Music-Aligned Holistic 3D Dance Generation via Hierarchical Motion Modeling¶

Conference: ICCV 2025 arXiv: 2507.14915 Code: Project Page Area: image_generation (3D Dance Generation) Keywords: dance generation, music alignment, whole-body motion, hierarchical residual vector quantization, cross-modal retrieval

TL;DR¶

This paper introduces the SoulDance dataset (the first high-quality 3D dance dataset encompassing body, hand, and facial motion) and the SoulNet framework (hierarchical residual vector quantization + music-aligned generative model + cross-modal retrieval), achieving the first whole-body 3D dance generation with coordinated facial expressions, body, and hand movements aligned to musical rhythm and emotion.

Background & Motivation¶

Core Problem: Existing methods generate only body or body+hand dance motions and lack facial expression generation, resulting in incomplete emotional expressiveness.

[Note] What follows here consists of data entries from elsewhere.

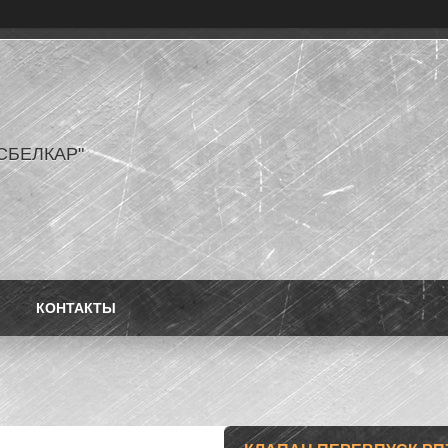
СБЕЛКАР"
КОНТАКТЫ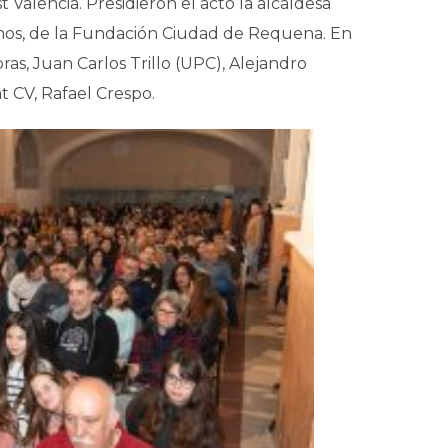
t Valencia. Presidieron el acto la alcaldesa
mos, de la Fundación Ciudad de Requena. En
as, Juan Carlos Trillo (UPC), Alejandro
at CV, Rafael Crespo.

Additionally, insufficient cross-modal alignment between music and dance remains a persistent issue.

Three Major Challenges:

Dataset Gap: Existing dance datasets either contain only body motion (AIST++) or lack facial expressions (FineDance), and most are derived from video-based pose estimation with insufficient accuracy.

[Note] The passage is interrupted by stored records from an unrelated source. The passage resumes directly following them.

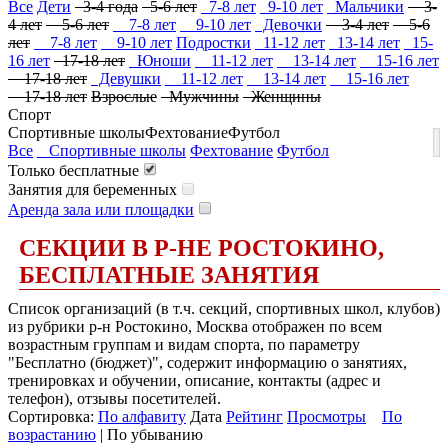
Все
Дети
3-4 года
5-6 лет
7-8 лет
9-10 лет
Мальчики
3-
4 лет
5-6 лет
7-8 лет
9-10 лет
Девочки
3-4 лет
5-6
лет
7-8 лет
9-10 лет
Подростки
11-12 лет
13-14 лет
15-
16 лет
17-18 лет
Юноши
11-12 лет
13-14 лет
15-16 лет
17-18 лет
Девушки
11-12 лет
13-14 лет
15-16 лет
17-18 лет
Взрослые
Мужчины
Женщины
Спорт
Спортивные школы
Фехтование
Футбол
Все
Спортивные школы
Фехтование
Футбол
Только бесплатные
Занятия для беременных
Аренда зала или площадки
СЕКЦИИ В Р-НЕ РОСТОКИНО,
БЕСПЛАТНЫЕ ЗАНЯТИЯ
Список организаций (в т.ч. секций, спортивных школ, клубов)
из рубрики р-н Ростокино, Москва отображен по всем
возрастным группам и видам спорта, по параметру
"Бесплатно (бюджет)", содержит информацию о занятиях,
тренировках и обучении, описание, контакты (адрес и
телефон), отзывы посетителей.
Сортировка:
По алфавиту
Дата
Рейтинг
Просмотры
По
возрастанию
| По убыванию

Modeling Difficulty: Complex hierarchical dependencies exist among body, hands, and face, and existing methods cannot effectively capture coordinated cross-part motion.

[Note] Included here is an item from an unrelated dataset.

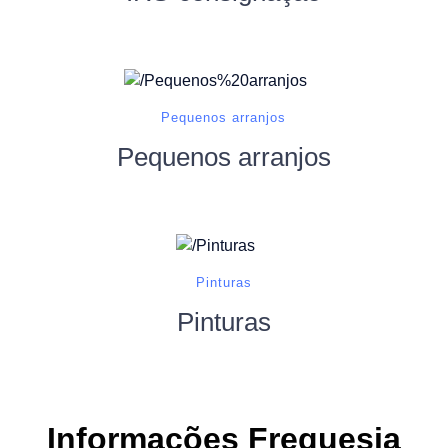
Pequenos arranjos
Pequenos arranjos
Pinturas
Pinturas
Informações Freguesia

Poor Cross-Modal Alignment: Existing methods directly feed low-level audio features (e.g., Librosa, Jukebox features) into motion generators without explicit music-dance alignment mechanisms.

Motivation: To construct the first whole-body motion dataset using professional motion capture systems, while designing a hierarchical quantization and cross-modal alignment framework to address coordinated generation and music synchronization.

Method¶

Overall Architecture¶

SoulNet consists of three core components:

HRVQ (Hierarchical Residual Vector Quantization): Models cross-part dependencies among body, hands, and face via hierarchical residual quantization.
MAGM (Music-Aligned Generative Model): A Transformer-based model that generates dance token sequences aligned to music.
MMR (Music-Motion Retrieval Module): A pretrained cross-modal alignment prior for music-motion retrieval.

Key Designs 1: HRVQ¶

Conventional VQ-VAE quantizes whole-body motion uniformly, leading to significant information loss and neglect of inter-part relationships. The core innovation of HRVQ is a multi-level body–hand–face chained design:

Whole-body motion is decomposed into body \(m^b\), hand \(m^h\), and face \(m^f\) components.
At each RVQ level \(v\), the body residual is quantized first to obtain \(b^v\); \(b^v\) is then passed as a hint to guide hand quantization yielding \(h^v\); finally \(h^v\) is passed as a hint to guide facial quantization yielding \(f^v\).
A transformation function \(\mathcal{T}\) fuses upstream part information with the current part residual, enabling hierarchical dependency modeling.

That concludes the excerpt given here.